(Records excerpted from a collection)
:::

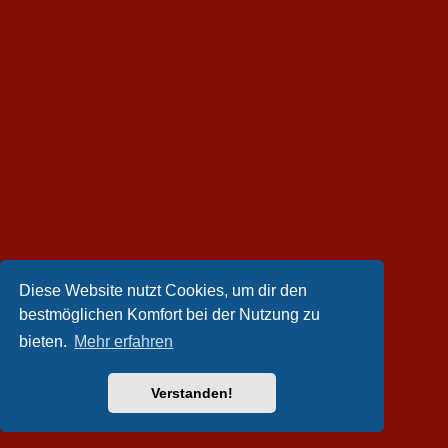
Diese Website nutzt Cookies, um dir den
bestmöglichen Komfort bei der Nutzung zu
bieten.
Mehr erfahren
Verstanden!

:::

> [Task brief]
Repeat each entry exactly as given; no pictures belong in the copy.

> [Your response]
Diese Website nutzt Cookies, um dir den
bestmöglichen Komfort bei der Nutzung zu
bieten.
Mehr erfahren
Verstanden!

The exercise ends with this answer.